Ready for a little math game? Take a pair of numbers whose digits are reversed. For example, 26 and 62, 123 and 321, 1002 and 2001, and so on. These are called reversible pairs. I’ve been thinking about these things because my dad and I are about to turn 48 and 84, respectively (our birthdays are two days apart), making our ages one such reversible pair. This doesn’t happen every year, but it’s not the first time this has happened either. Our ages also had this symmetry when I was 15, 26, and 37. You can count age 4 too (04 vs 40). It’ll happen again when I’m 59.
So what’s the pattern here? Look at a few random reversible pairs under 100, compare their difference, and see if you notice anything:
73-37 = 36
91-19 = 72
21-12 = 9
83-38 = 45
They’re always multiples of nine.
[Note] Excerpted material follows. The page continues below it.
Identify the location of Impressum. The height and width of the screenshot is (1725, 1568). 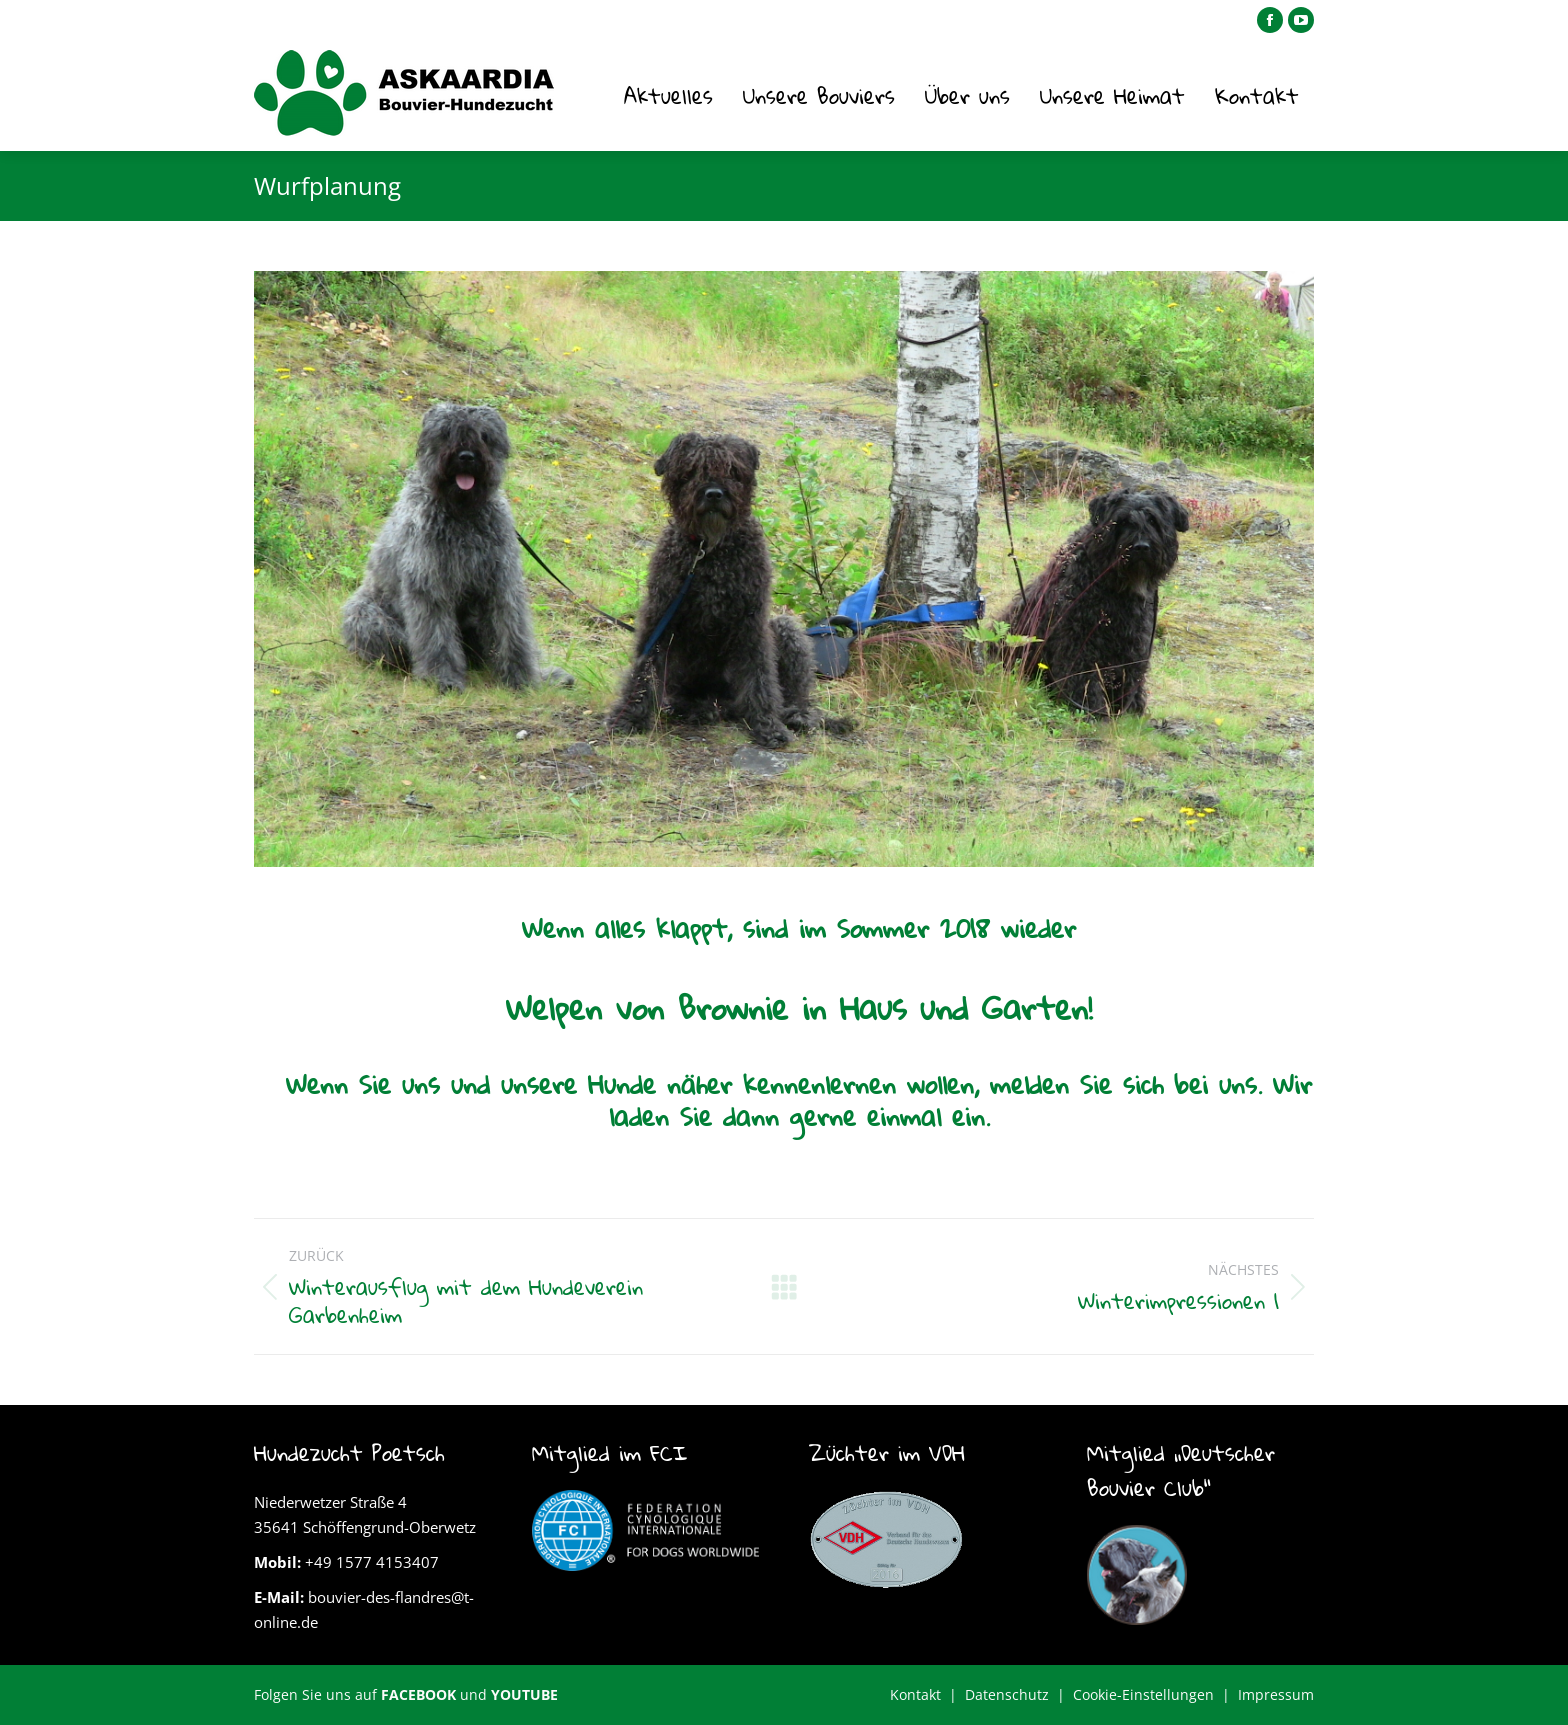
(1276, 1694).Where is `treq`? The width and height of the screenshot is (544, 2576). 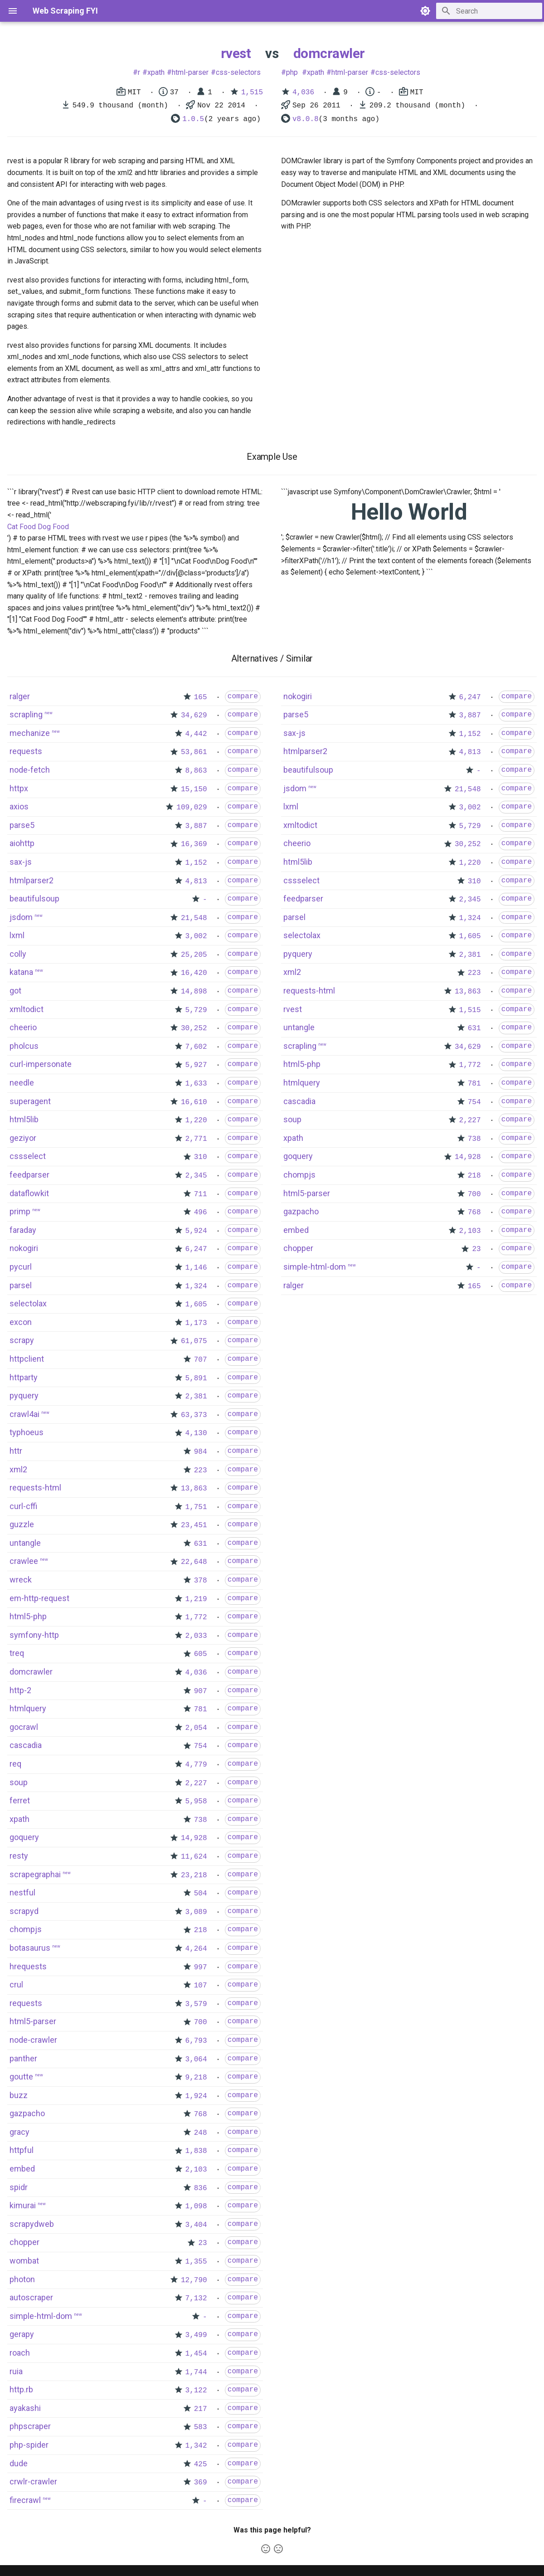 treq is located at coordinates (17, 1653).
It’s easy to prove this.
Any number can be decomposed into an arithmetic sum of base powers, say 10. For example:
47 = 4*10 + 7
74 = 7*10 + 4
Consequently a reversible pair <100 can be expressed as:
A*10 + B
B*10 + A
where A and B < 10
computing their difference gives:
(A-B)*10 – (B-A)
9A + 9B, which is just 9*(A+B).
Since A and B are integers, so is the sum. Thus, the difference is necessarily a multiple of nine. QED
So as it pertains to birthdays, a parent and child will only have “reversible pair ages” if the parent is some multiple of nine times older than their child (18, 27, 36,…). And at that, only once every eleven years (not proved here, but true nonetheless). My dad was 36 when I was born, thus the effect.
Now how about larger pairs, numbers over 100?
321-123 = 198
942-249 = 693
751-157 = 594
Probably less obvious, but there is a pattern here too. Any luck seeing it?
They are all multiples of 99.
It’s tempting to conclude that all 4 digit pairs differences will be multiples of 999 and more generally, that the difference of any N-digit digital reversible pair will be a multiple of (10^(N-1))-1. Alas, the conclusion is not correct. The reality proves far less interesting.
This is a bit gross, so if you’re still reading, stay with me! The decomposition of any number of the order 10^N is:
A(N)*10^N + A(N-1)*10^(N-1) + … A(0)*10^0
Its reversible pair is:
A(0)*10^N + A(1)*10^(N-1) + … A(N)*10^0
Doing the math on the difference you end up with the following linear system:
[A(N) -A(0)] * (10^N-1)
+ [A(N-1)-A(1)] * (10^(N-1) – 10)
+ [A(N-k)-A(k)] * [10^(N-k) – 10^(N-k-1)]
where k is the absolute value rounded down of 1/2*N. This is because symmetric terms combine (proof not shown here). So if N=5, k=2; if N=6, k=3.
[A(2)-A(1)]*99, or multiples of 99.
But for anything greater, the result is a multi-term linear equation. Here’s the result for N=5:
A*99999 + B*9990 + C*900
The upshot: this stuff is only fun for the living, for ages < 100.